Stern shifted uncomfortably on his chair. “Ah,” he said.
“You mean you don’t know.”
“No. But I know that whatever is it won’t be for the benefit of mankind.”
“How can you say that for sure?”
“Because this dybbuk is inherently evil. It places no value on human life.” He picked up the book from the desk. “This was written in 1929 by an American Jew called Jacob Aaronson. He was a scholar and philosopher. He wrote many books in the late nineteenth and early twentieth century detailing his lifelong searches into Jewish mythology and folklore. The dybbuk, or Über-dybbuk as he chose to call it, is a theme he revisits again and again, never more so than in this book. Aaronson was convinced that Über-dybbuks have existed throughout history and have been the cause of many of the horrors mankind has suffered over the years. He lists people he suspects are vessels for Über-dybbuks. It doesn’t make for comfortable reading. People who have risen to prominence, who have shaped the world as we know it. Men…and women…who have been responsible for wars, genocide and atrocities that beggar belief.”

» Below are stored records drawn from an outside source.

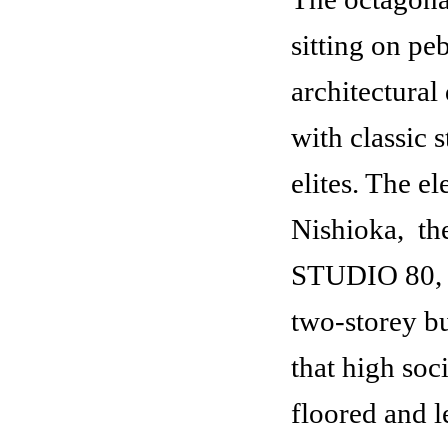
sitting on pe
architectural
with classic s
elites. The e
Nishioka,
the
STUDIO 80, c
two-storey bu
Yung-Han Lobby
that high soc
floored and l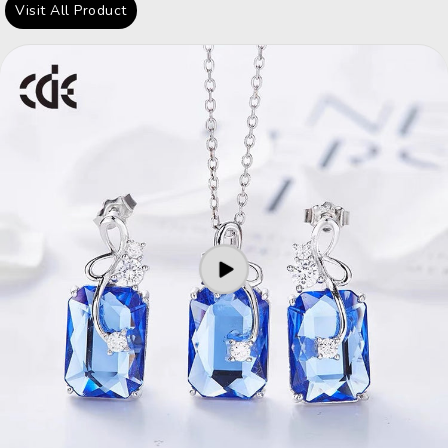
Visit All Product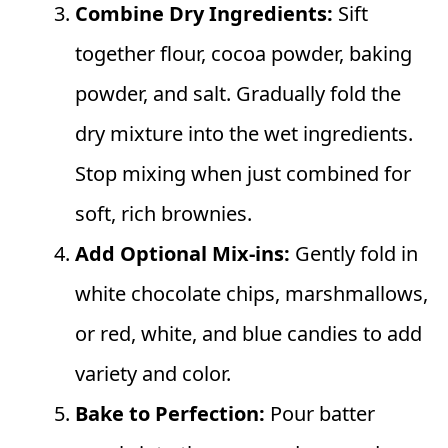
Combine Dry Ingredients:
Sift
together flour, cocoa powder, baking
powder, and salt. Gradually fold the
dry mixture into the wet ingredients.
Stop mixing when just combined for
soft, rich brownies.
Add Optional Mix-ins:
Gently fold in
white chocolate chips, marshmallows,
or red, white, and blue candies to add
variety and color.
Bake to Perfection:
Pour batter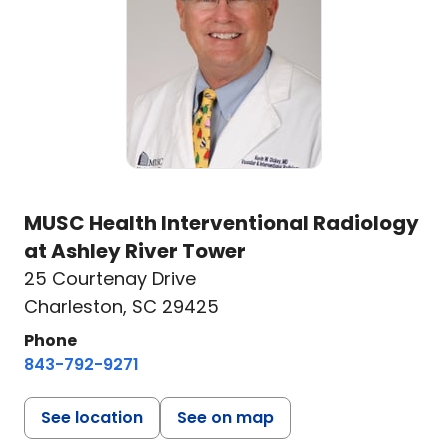
MUSC Health Interventional Radiology
at Ashley River Tower
25 Courtenay Drive
Charleston, SC 29425
Phone
843-792-9271
See location
See on map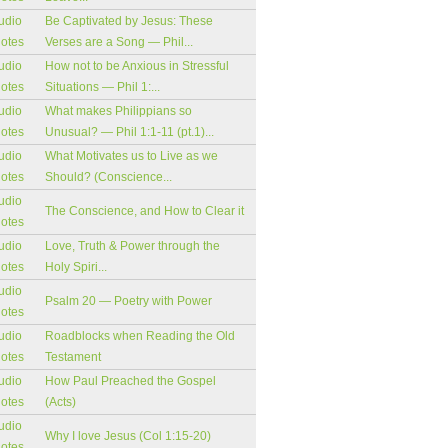
udio
Be Captivated by Jesus: These
notes
Verses are a Song — Phil...
udio
How not to be Anxious in Stressful
notes
Situations — Phil 1:...
udio
What makes Philippians so
notes
Unusual? — Phil 1:1-11 (pt.1)...
udio
What Motivates us to Live as we
notes
Should? (Conscience...
udio
The Conscience, and How to Clear it
notes
udio
Love, Truth & Power through the
notes
Holy Spiri...
udio
Psalm 20 — Poetry with Power
notes
udio
Roadblocks when Reading the Old
notes
Testament
udio
How Paul Preached the Gospel
notes
(Acts)
udio
Why I love Jesus (Col 1:15-20)
notes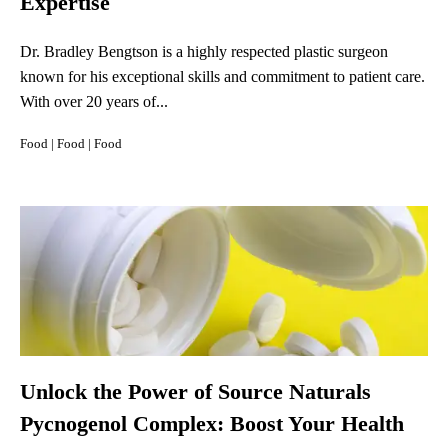
Expertise
Dr. Bradley Bengtson is a highly respected plastic surgeon
known for his exceptional skills and commitment to patient care.
With over 20 years of...
Food
|
Food
|
Food
Unlock the Power of Source Naturals
Pycnogenol Complex: Boost Your Health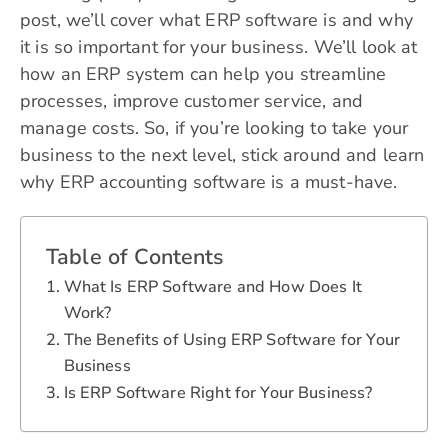
post, we’ll cover what ERP software is and why
it is so important for your business. We’ll look at
how an ERP system can help you streamline
processes, improve customer service, and
manage costs. So, if you’re looking to take your
business to the next level, stick around and learn
why ERP accounting software is a must-have.
Table of Contents
What Is ERP Software and How Does It
Work?
The Benefits of Using ERP Software for Your
Business
Is ERP Software Right for Your Business?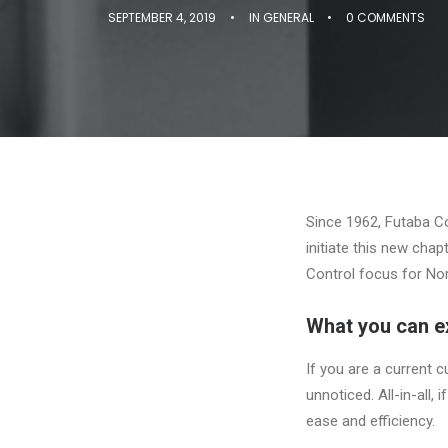
SEPTEMBER 4, 2019
•
IN
GENERAL
•
0 COMMENTS
Since 1962, Futaba Cor
initiate this new chap
Control focus for No
What you can e
If you are a current c
unnoticed. All-in-all,
ease and efficiency.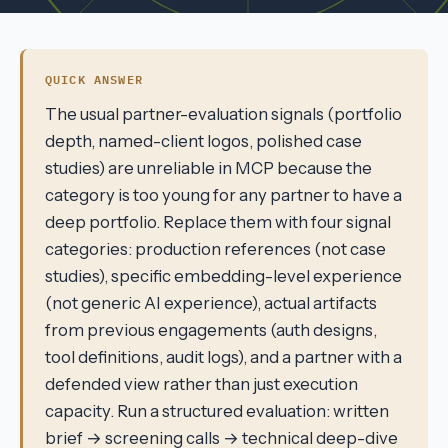
QUICK ANSWER
The usual partner-evaluation signals (portfolio
depth, named-client logos, polished case
studies) are unreliable in MCP because the
category is too young for any partner to have a
deep portfolio. Replace them with four signal
categories: production references (not case
studies), specific embedding-level experience
(not generic AI experience), actual artifacts
from previous engagements (auth designs,
tool definitions, audit logs), and a partner with a
defended view rather than just execution
capacity. Run a structured evaluation: written
brief → screening calls → technical deep-dive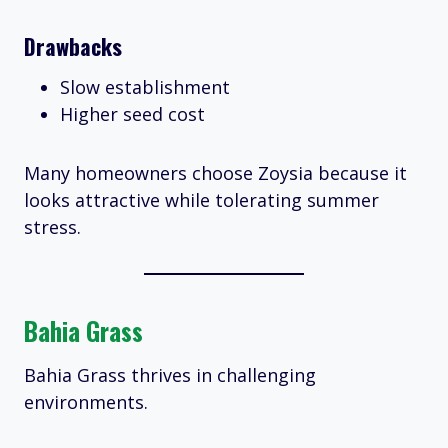
Drawbacks
Slow establishment
Higher seed cost
Many homeowners choose Zoysia because it
looks attractive while tolerating summer
stress.
Bahia Grass
Bahia Grass thrives in challenging
environments.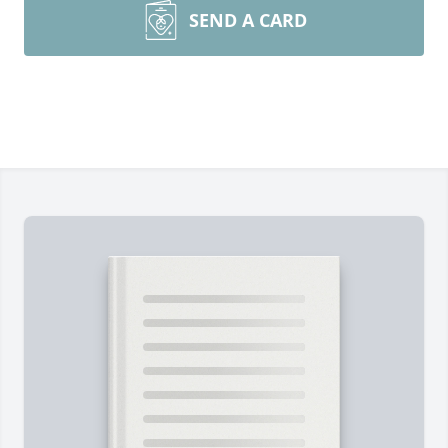
SEND A CARD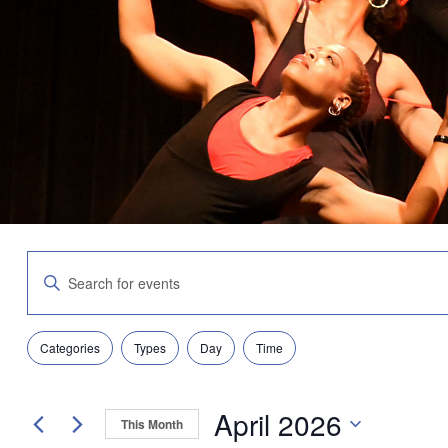
Events
Enter
Search
Keyword.
and
Search
Views
for
Navigation
Filters
Changing
Events
Categories
Types
Day
Time
any
by
of
Keyword.
the
April 2026
form
This Month
inputs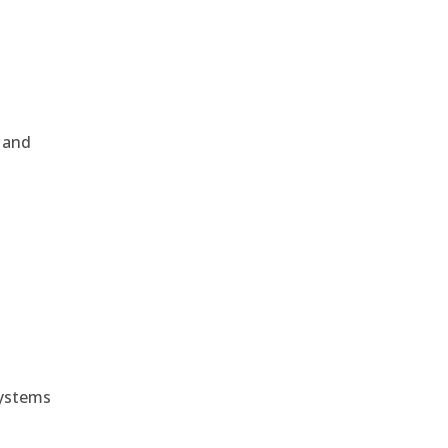
, and
e
systems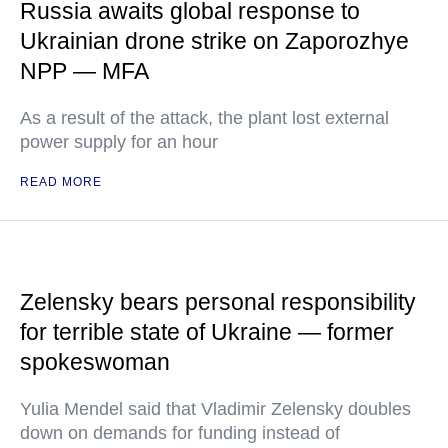
Russia awaits global response to
Ukrainian drone strike on Zaporozhye
NPP — MFA
As a result of the attack, the plant lost external
power supply for an hour
READ MORE
Zelensky bears personal responsibility
for terrible state of Ukraine — former
spokeswoman
Yulia Mendel said that Vladimir Zelensky doubles
down on demands for funding instead of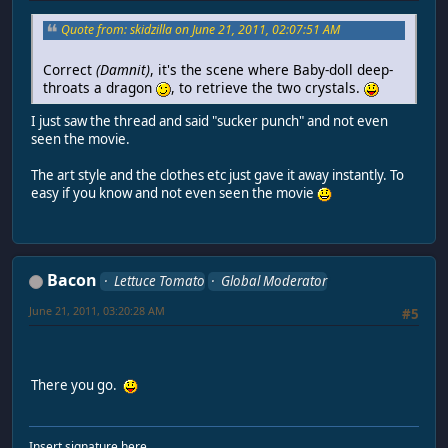
Quote from: skidzilla on June 21, 2011, 02:07:51 AM
Correct
(Damnit)
, it's the scene where Baby-doll deep-
throats a dragon
, to retrieve the two crystals.
I just saw the thread and said "sucker punch" and not even
seen the movie.
The art style and the clothes etc just gave it away instantly. To
easy if you know and not even seen the movie
Bacon
Lettuce Tomato
Global Moderator
June 21, 2011, 03:20:28 AM
#5
There you go.
Insert signature here.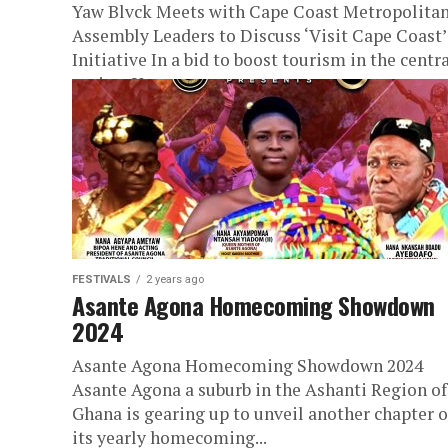
Yaw Blvck Meets with Cape Coast Metropolita
Assembly Leaders to Discuss ‘Visit Cape Coast’
Initiative In a bid to boost tourism in the centr
region, Yaw...
FESTIVALS
2 years ago
Asante Agona Homecoming Showdown
2024
Asante Agona Homecoming Showdown 2024
Asante Agona a suburb in the Ashanti Region of
Ghana is gearing up to unveil another chapter o
its yearly homecoming...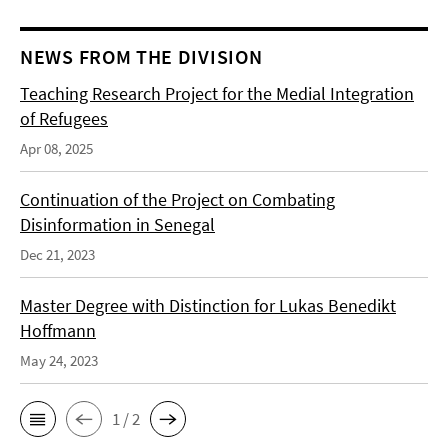
NEWS FROM THE DIVISION
Teaching Research Project for the Medial Integration
of Refugees
Apr 08, 2025
Continuation of the Project on Combating
Disinformation in Senegal
Dec 21, 2023
Master Degree with Distinction for Lukas Benedikt
Hoffmann
May 24, 2023
1 / 2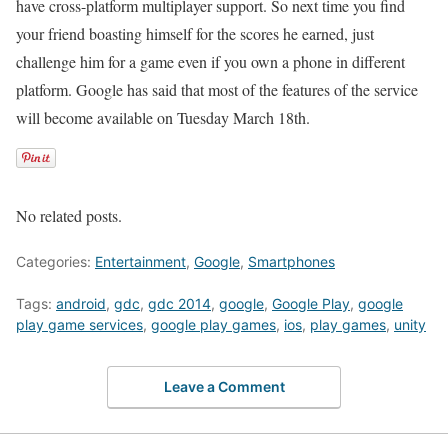
have cross-platform multiplayer support. So next time you find
your friend boasting himself for the scores he earned, just
challenge him for a game even if you own a phone in different
platform. Google has said that most of the features of the service
will become available on Tuesday March 18th.
No related posts.
Categories:
Entertainment
,
Google
,
Smartphones
Tags:
android
,
gdc
,
gdc 2014
,
google
,
Google Play
,
google
play game services
,
google play games
,
ios
,
play games
,
unity
Leave a Comment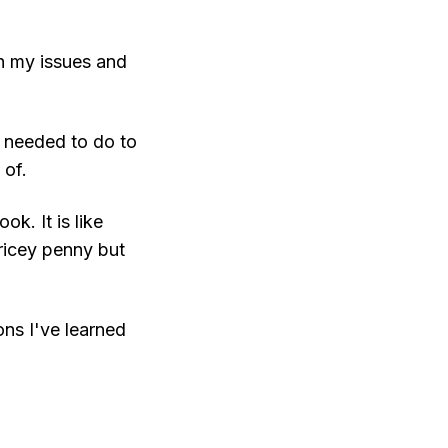
gh my issues and
I needed to do to
 of.
k. It is like
pricey penny but
ns I've learned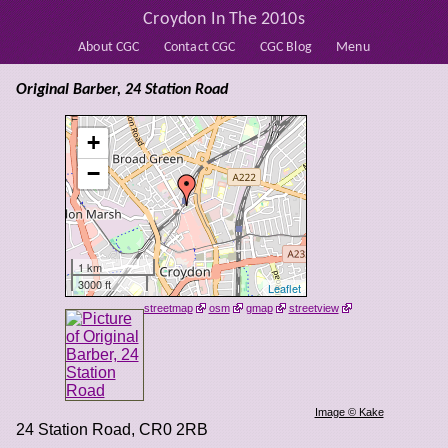
Croydon In The 2010s
About CGC
Contact CGC
CGC Blog
Menu
Original Barber, 24 Station Road
+
−
1 km
3000 ft
Leaflet
streetmap
osm
gmap
streetview
Image © Kake
24 Station Road
,
CR0 2RB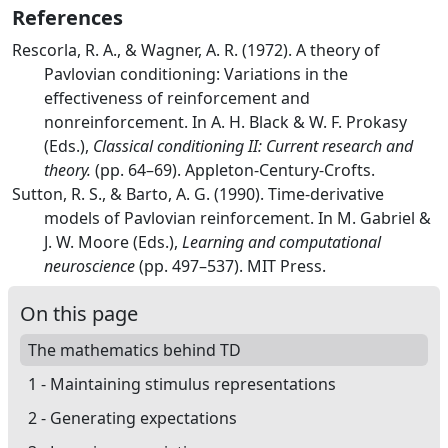
References
Rescorla, R. A., & Wagner, A. R. (1972). A theory of
Pavlovian
conditioning:
Variations
in the
effectiveness of reinforcement and
nonreinforcement. In A. H. Black & W. F. Prokasy
(Eds.),
Classical conditioning
II
:
Current
research and
theory.
(pp. 64–69). Appleton-Century-Crofts.
Sutton, R. S., & Barto, A. G. (1990). Time-derivative
models of
Pavlovian
reinforcement. In M. Gabriel &
J. W. Moore (Eds.),
Learning and computational
neuroscience
(pp. 497–537). MIT Press.
On this page
The mathematics behind TD
1 - Maintaining stimulus representations
2 - Generating expectations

“And you’re adding Pieter Schroeder to that list?”
“Potentially yes. He’s a man of great wealth and enormous influence in the business world. Imagine if the dybbuk inside him becomes the controlling influence on the minds of the big decision makers. It could be catastrophic.”
“And yet you say there’s no way to stop him.”
“No. I’m saying that established religions have tried and failed in the past. There’s always hope, if the proliferation is halted before it’s begun.”
“So what are you saying? We take Schroeder out?”
“He has to be stopped before it’s too late.”
“Will you help us?”
“Of course, in whatever way I can.”
“Will you come in to Whitehall and meet the team?”
Stern nodded his head slowly. “We’ll find a way,” he said.
The boy on the swing looked up as Robert Carter entered the garden. The swing was suspended from a thick bough of a huge cedar tree that dominated the garden. At the bottom of the cedar was a circle of yellow and purple crocuses; through the crocuses daffodils pointed their golden bonnets at the sun that hung low in a crisp blue sky.